**Work to complete:** Print out all of the records exactly; no picture belongs in the result.

**Available records:**

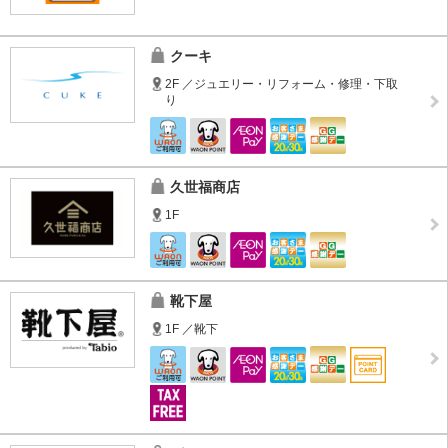
クーキ
2F ／ジュエリー・リフォーム・修理・下取
り
久世福商店
1F
靴下屋
1F ／靴下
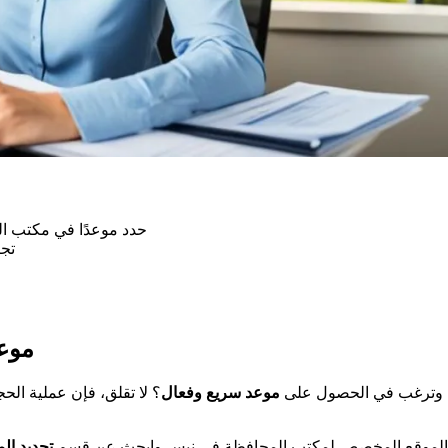
حدد موعدًا في مكتب ال
تجن
موع
يس وترغب في الحصول على
موعد سريع وفعال
؟ لا تقلق، فإن عملية ال
 الموقع المخصص لمكتب المحافظة في نيس وابحث عن قسم
تحديد الم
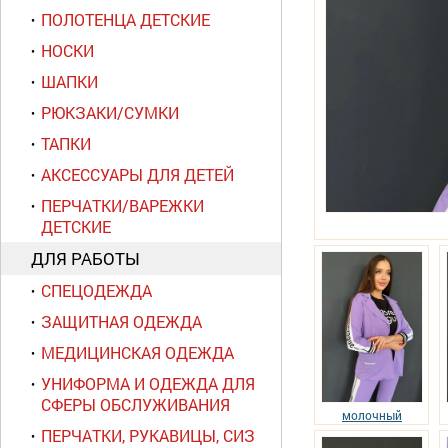
ПОЛОТЕНЦА ДЕТСКИЕ
НОСКИ
ШАПКИ
РЮКЗАКИ/СУМКИ
ТАПКИ
АКСЕССУАРЫ ДЛЯ ДЕТЕЙ
ПЕРЧАТКИ/ВАРЕЖКИ
ДЕТСКИЕ
ДЛЯ РАБОТЫ
СПЕЦОДЕЖДА
ЗАЩИТНАЯ ОДЕЖДА
МЕДИЦИНСКАЯ ОДЕЖДА
УНИФОРМА И ОДЕЖДА ДЛЯ
СФЕРЫ ОБСЛУЖИВАНИЯ
молочный
ПЕРЧАТКИ, РУКАВИЦЫ, СИЗ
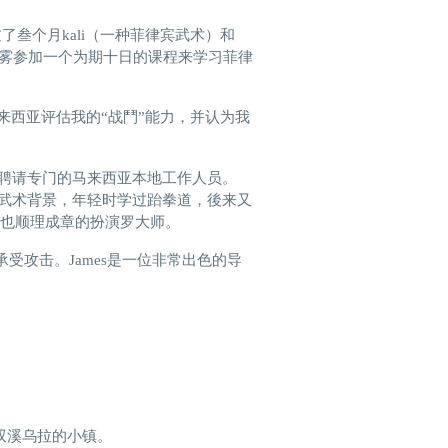
经过了叁个月kali（一种菲律宾武术）和
我飞往宿雾参加一个为期十日的课程来学习菲律
到马来西亚评估我的“战鬥”能力，并认为我
不转而聘请专门的马来西亚本地工作人员。
选择，有武术背景，年轻时学过跆拳道，後来又
s也顺理成章的扮演罗大师。
承受攻击。James是一位非常出色的导
双溪乌拉的小镇。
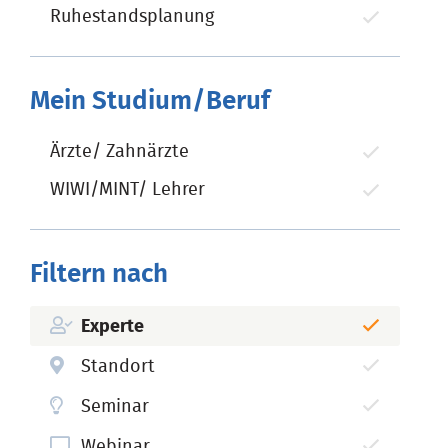
Ruhestandsplanung
Mein Studium/Beruf
Ärzte/ Zahnärzte
WIWI/MINT/ Lehrer
Filtern nach
Experte
Standort
Seminar
Webinar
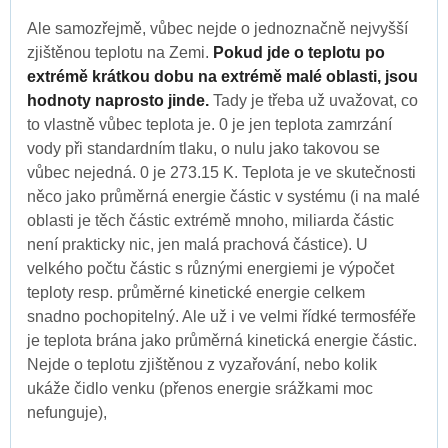
Ale samozřejmě, vůbec nejde o jednoznačně nejvyšší
zjištěnou teplotu na Zemi.
Pokud jde o teplotu po
extrémě krátkou dobu na extrémě malé oblasti, jsou
hodnoty naprosto jinde.
Tady je třeba už uvažovat, co
to vlastně vůbec teplota je. 0 je jen teplota zamrzání
vody při standardním tlaku, o nulu jako takovou se
vůbec nejedná. 0 je 273.15 K. Teplota je ve skutečnosti
něco jako průměrná energie částic v systému (i na malé
oblasti je těch částic extrémě mnoho, miliarda částic
není prakticky nic, jen malá prachová částice). U
velkého počtu částic s různými energiemi je výpočet
teploty resp. průměrné kinetické energie celkem
snadno pochopitelný. Ale už i ve velmi řídké termosféře
je teplota brána jako průměrná kinetická energie částic.
Nejde o teplotu zjištěnou z vyzařování, nebo kolik
ukáže čidlo venku (přenos energie srážkami moc
nefunguje),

**Task response:**
クーキ
2F ／ジュエリー・リフォーム・修理・下取
り
久世福商店
1F
靴下屋
1F ／靴下
حدد موعدًا في مكتب ال
تجن
موع
يس وترغب في الحصول على
موعد سريع وفعال
؟ لا تقلق، فإن عملية ال
 الموقع المخصص لمكتب المحافظة في نيس وابحث عن قسم
تحديد الم
ПОЛОТЕНЦА ДЕТСКИЕ
НОСКИ
ШАПКИ
РЮКЗАКИ/СУМКИ
ТАПКИ
АКСЕССУАРЫ ДЛЯ ДЕТЕЙ
ПЕРЧАТКИ/ВАРЕЖКИ
ДЕТСКИЕ
ДЛЯ РАБОТЫ
СПЕЦОДЕЖДА
ЗАЩИТНАЯ ОДЕЖДА
МЕДИЦИНСКАЯ ОДЕЖДА
УНИФОРМА И ОДЕЖДА ДЛЯ
СФЕРЫ ОБСЛУЖИВАНИЯ
молочный
ПЕРЧАТКИ, РУКАВИЦЫ, СИЗ
经过了叁个月kali（一种菲律宾武术）和
我飞往宿雾参加一个为期十日的课程来学习菲律
到马来西亚评估我的“战鬥”能力，并认为我
不转而聘请专门的马来西亚本地工作人员。
选择，有武术背景，年轻时学过跆拳道，後来又
s也顺理成章的扮演罗大师。
承受攻击。James是一位非常出色的导
双溪乌拉的小镇。
Ruhestandsplanung
Mein Studium/Beruf
Ärzte/ Zahnärzte
WIWI/MINT/ Lehrer
Filtern nach
Experte
Standort
Seminar
Webinar
Ale samozřejmě, vůbec nejde o jednoznačně nejvyšší
zjištěnou teplotu na Zemi.
Pokud jde o teplotu po
extrémě krátkou dobu na extrémě malé oblasti, jsou
hodnoty naprosto jinde.
Tady je třeba už uvažovat, co
to vlastně vůbec teplota je. 0 je jen teplota zamrzání
vody při standardním tlaku, o nulu jako takovou se
vůbec nejedná. 0 je 273.15 K. Teplota je ve skutečnosti
něco jako průměrná energie částic v systému (i na malé
oblasti je těch částic extrémě mnoho, miliarda částic
není prakticky nic, jen malá prachová částice). U
velkého počtu částic s různými energiemi je výpočet
teploty resp. průměrné kinetické energie celkem
snadno pochopitelný. Ale už i ve velmi řídké termosféře
je teplota brána jako průměrná kinetická energie částic.
Nejde o teplotu zjištěnou z vyzařování, nebo kolik
ukáže čidlo venku (přenos energie srážkami moc
nefunguje),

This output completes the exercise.